Première femme à déposer un budget au Canada, Chrystia Freeland a choisi de l’encre rose pour rédiger son plan de relance ouvertement féministe. Du rose qui tire franchement sur le rouge, puisqu’il n’y a pas l’ombre d’un retour à l’équilibre budgétaire.

Même si la reprise économique est plus vigoureuse que prévu, Ottawa ne se gêne pas pour mettre la pédale dans le tapis pour stimuler la relance. En annonçant 101 milliards d’investissements sur trois ans, le gouvernement vise juste en haut de la fourchette qu’il avait proposée l’automne dernier, de 70 à 100 milliards.

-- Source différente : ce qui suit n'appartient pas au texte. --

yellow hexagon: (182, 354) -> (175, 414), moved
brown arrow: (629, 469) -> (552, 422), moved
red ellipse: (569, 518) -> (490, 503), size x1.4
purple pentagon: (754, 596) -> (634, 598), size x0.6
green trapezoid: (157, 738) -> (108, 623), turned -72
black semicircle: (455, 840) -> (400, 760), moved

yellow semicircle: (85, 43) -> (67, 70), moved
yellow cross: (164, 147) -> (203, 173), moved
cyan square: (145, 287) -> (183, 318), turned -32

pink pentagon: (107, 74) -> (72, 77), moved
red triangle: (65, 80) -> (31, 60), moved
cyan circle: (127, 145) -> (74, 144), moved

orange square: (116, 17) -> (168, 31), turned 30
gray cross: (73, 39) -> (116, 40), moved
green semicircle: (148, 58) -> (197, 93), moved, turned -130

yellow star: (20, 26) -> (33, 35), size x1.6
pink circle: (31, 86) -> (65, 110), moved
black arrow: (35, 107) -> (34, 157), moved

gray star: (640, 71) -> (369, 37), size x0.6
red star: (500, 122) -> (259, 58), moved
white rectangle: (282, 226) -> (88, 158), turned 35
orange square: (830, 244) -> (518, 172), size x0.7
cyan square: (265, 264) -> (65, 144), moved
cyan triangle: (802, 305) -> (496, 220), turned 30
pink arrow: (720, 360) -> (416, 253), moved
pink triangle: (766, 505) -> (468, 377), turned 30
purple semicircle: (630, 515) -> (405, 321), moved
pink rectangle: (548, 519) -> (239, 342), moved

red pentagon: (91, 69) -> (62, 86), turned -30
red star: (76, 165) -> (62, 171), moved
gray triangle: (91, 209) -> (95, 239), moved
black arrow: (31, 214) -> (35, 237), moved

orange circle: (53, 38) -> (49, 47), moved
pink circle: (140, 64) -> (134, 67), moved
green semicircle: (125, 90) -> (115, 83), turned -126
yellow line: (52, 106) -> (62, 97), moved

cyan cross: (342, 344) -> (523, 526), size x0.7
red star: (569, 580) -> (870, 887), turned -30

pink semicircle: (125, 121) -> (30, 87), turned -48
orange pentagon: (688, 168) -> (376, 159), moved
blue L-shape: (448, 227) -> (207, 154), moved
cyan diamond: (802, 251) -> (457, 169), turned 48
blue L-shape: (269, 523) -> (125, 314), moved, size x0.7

Fallait-il en faire autant ?

PHOTO PATRICK DOYLE, REUTERS

La ministre des Finances du Canada, Chrystia Freeland, a présenté lundi son budget à Ottawa.

La ministre des Finances répond, à juste titre, que la pandémie a creusé les iniquités et que la reprise laisse encore bien des gens de côté. Elle offre donc de l’argent pour les travailleurs à faibles revenus, les aînés qui ne roulent pas sur l’or, les jeunes, les PME qui se sont fait damer le pion par les géants du web durant le confinement.

Tout pour plaire au NPD, qui avait déjà l’intention d’endosser le budget avant même son dépôt, ce qui assure la survie du gouvernement à court terme.

Reste que ce budget est électoraliste.

La preuve la plus flagrante ? Dans le cadre d’une bonification fort attendue du Supplément de revenu garanti, Ottawa prend soin d’envoyer aux personnes de 75 ans et plus un chèque de 500 $ en août… juste à temps pour des élections à l’automne.

Du marketing électoral pur jus !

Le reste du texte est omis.